O livro explica que, embora chimpanzés e humanos compartilhem DNA, estrutura cerebral, autoconsciência e emoções, eles precisam estar em seus ambientes naturais para processar informações de maneira a superar os estresses da vida. As experiências de Viktor Frankel são relatadas, onde ele observou pessoas em uma situação inconcebível (encarceramento em um campo de concentração na 2ª Guerra Mundial), mantendo sua liberdade interior ao preservar sua generosidade para com outros prisioneiros. O livro questiona quais foram os gestos disponíveis para os chimpanzés de Oklahoma fazerem o mesmo em situação semelhante? Eles podem ter se “aculturado” por serem forçados a participar dos experimentos linguísticos, mas isso não significa que pudessem, ou quisessem, processar informações ou racionalizar suas situações da mesma forma que um humano.

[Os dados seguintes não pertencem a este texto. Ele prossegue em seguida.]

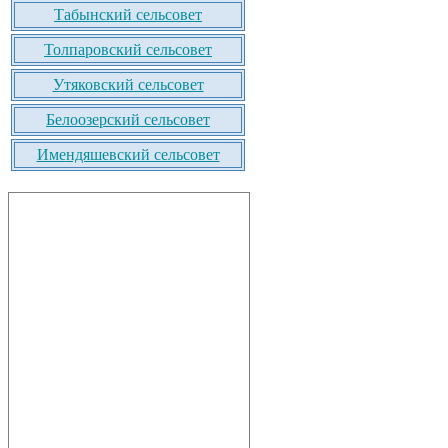
Табынский сельсовет
Толпаровский сельсовет
Утяковский сельсовет
Белоозерский сельсовет
Имендяшевский сельсовет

O livro enfoca os relacionamentos entre Ingersoll e Nim, Alyse Moore e Lilly, e (como uma extensão dos argumentos) o relacionamento entre Irene Pepperberg e Alex, o papagaio-cinzento. Esses relacionamentos são usados para discutir os limites que foram, ou não, definidos e se há alguma forma ética de realizar pesquisas com qualquer ser senciente, especificamente chimpanzés. A parte mais comovente do livro para mim foram os relatos de todos os três pesquisadores ao saber das mortes de seu amigo/colega/sujeito de pesquisa. Nenhum dos pesquisadores estava presente no momento das mortes. Essas descrições destacam o enorme impacto que esses relacionamentos tiveram nos humanos.

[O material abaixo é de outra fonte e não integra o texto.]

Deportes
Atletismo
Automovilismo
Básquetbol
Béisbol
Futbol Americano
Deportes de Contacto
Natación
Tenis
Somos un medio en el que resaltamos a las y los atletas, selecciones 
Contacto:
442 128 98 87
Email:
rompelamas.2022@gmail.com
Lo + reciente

“Trauma em Seres Sencientes” é um livro importante que considera como, se é que é possível, os humanos podem se engajar com chimpanzés sem causar estresse ou trauma de longo prazo. São dados exemplos de pesquisas não invasivas, como a conduzida por Catherine Hobaiter na Reserva Florestal de Budongo, Uganda. Também levanta a questão de como lidar com o trauma em chimpanzés, uma preocupação necessária dado o número de chimpanzés ainda mantidos em cativeiro – incluindo aqueles em santuários em vários países da África para chimpanzés deslocados pela perda de habitat, caça para alimentação e tráfico de animais de estimação, e aqueles em outros lugares para chimpanzés resgatados de laboratórios de pesquisa, zoológicos, etc. Como os autores comentam, não se trata apenas de perceber tudo o que entra na nossa constituição como indivíduos humanos, mas de como nos tornarmos bons indivíduos humanos – aprender com nossos erros e trabalhar para amenizar os danos consequentes.

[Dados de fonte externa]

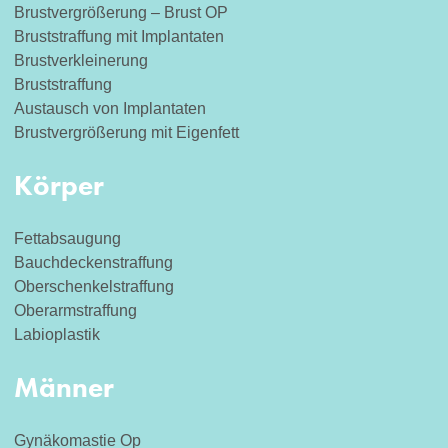
Brustvergrößerung – Brust OP
Bruststraffung mit Implantaten
Brustverkleinerung
Bruststraffung
Austausch von Implantaten
Brustvergrößerung mit Eigenfett
Körper
Fettabsaugung
Bauchdeckenstraffung
Oberschenkelstraffung
Oberarmstraffung
Labioplastik
Männer
Gynäkomastie Op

*Alyson Baker mora em Whakatū Nelson, Aotearoa Nova Zelândia. Ela foi voluntária no Santuário de Chimpanzés da Ilha Ngamba, Uganda, em 2017, e retornou em 2018, quando também fez trilha para observar chimpanzés no Parque Nacional de Kibale, e retornou novamente a Ngamba em 2023. Em 2021, Alyson concluiu um MA analisando nossas responsabilidades morais para com os chimpanzés e atualmente está trabalhando em um PhD sobre a motivação moral daqueles que trabalham em nome dos chimpanzés.